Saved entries
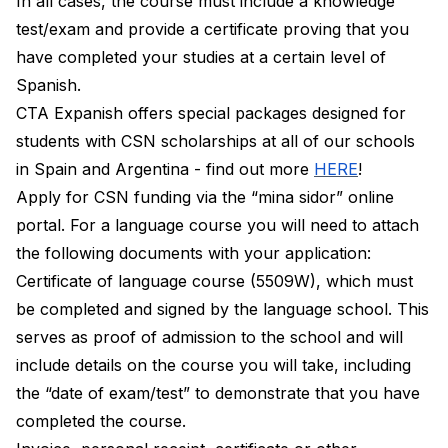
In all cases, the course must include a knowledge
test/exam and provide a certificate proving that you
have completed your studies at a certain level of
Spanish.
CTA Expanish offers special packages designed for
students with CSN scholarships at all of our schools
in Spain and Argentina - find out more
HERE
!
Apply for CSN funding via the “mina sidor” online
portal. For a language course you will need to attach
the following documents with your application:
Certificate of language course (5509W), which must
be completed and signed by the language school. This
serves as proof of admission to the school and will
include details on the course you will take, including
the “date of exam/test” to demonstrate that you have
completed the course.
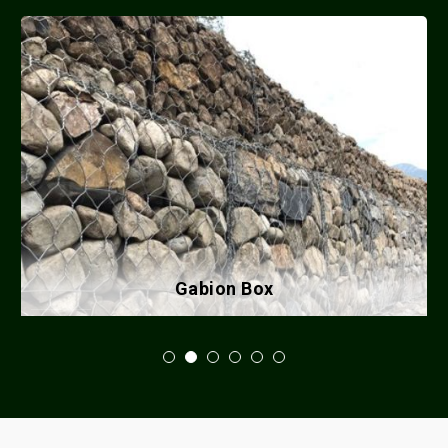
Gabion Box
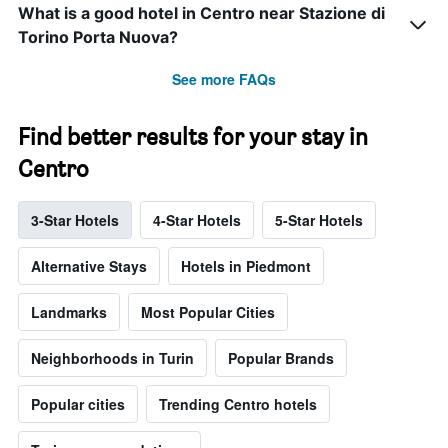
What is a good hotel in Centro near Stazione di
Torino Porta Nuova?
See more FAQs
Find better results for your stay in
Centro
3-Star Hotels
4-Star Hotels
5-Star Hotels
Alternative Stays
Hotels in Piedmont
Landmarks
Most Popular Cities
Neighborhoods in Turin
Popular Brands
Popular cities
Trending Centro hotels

==

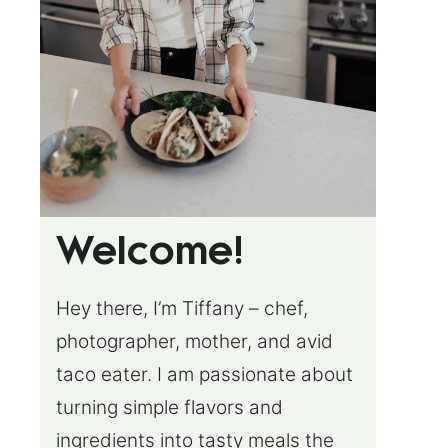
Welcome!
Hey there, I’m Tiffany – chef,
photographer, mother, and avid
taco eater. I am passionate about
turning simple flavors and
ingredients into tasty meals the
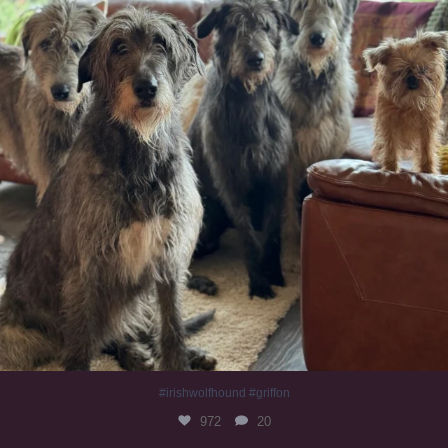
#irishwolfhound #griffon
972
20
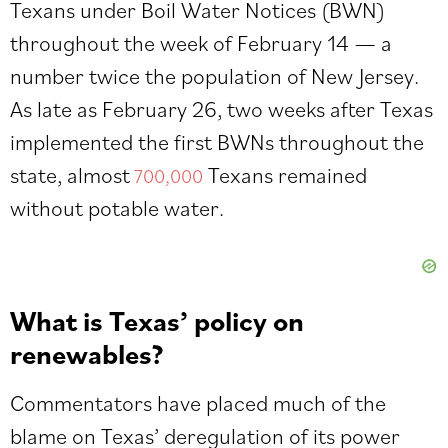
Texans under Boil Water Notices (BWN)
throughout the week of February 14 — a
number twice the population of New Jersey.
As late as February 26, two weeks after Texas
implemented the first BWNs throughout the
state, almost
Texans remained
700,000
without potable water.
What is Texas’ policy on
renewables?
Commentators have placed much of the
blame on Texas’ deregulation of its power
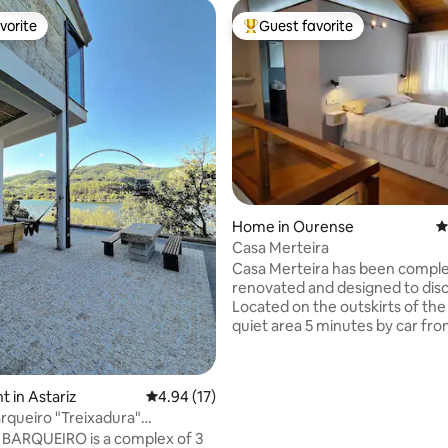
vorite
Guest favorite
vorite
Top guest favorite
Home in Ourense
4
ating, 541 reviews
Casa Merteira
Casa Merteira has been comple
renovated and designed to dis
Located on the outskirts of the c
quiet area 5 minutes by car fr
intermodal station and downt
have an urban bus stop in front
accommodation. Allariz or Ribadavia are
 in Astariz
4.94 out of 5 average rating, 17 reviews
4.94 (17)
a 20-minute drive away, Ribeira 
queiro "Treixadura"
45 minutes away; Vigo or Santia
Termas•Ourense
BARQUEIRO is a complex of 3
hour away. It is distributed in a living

...

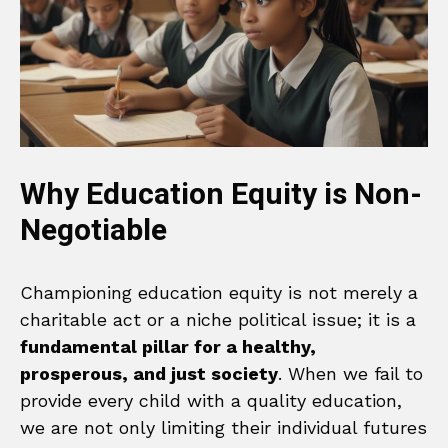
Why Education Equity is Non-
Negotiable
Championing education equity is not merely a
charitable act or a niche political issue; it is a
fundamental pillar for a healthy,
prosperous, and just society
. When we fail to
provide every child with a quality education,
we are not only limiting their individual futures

> **Work to complete**
For the data above, set down exactly the lines from the line with "state, almost" to the line with "have an urban bus stop in front", both included, leaving pictures out.

> **Solution**
state, almost
Texans remained
700,000
without potable water.
What is Texas’ policy on
renewables?
Commentators have placed much of the
blame on Texas’ deregulation of its power
vorite
Guest favorite
vorite
Top guest favorite
Home in Ourense
4
ating, 541 reviews
Casa Merteira
Casa Merteira has been comple
renovated and designed to dis
Located on the outskirts of the c
quiet area 5 minutes by car fr
intermodal station and downt
have an urban bus stop in front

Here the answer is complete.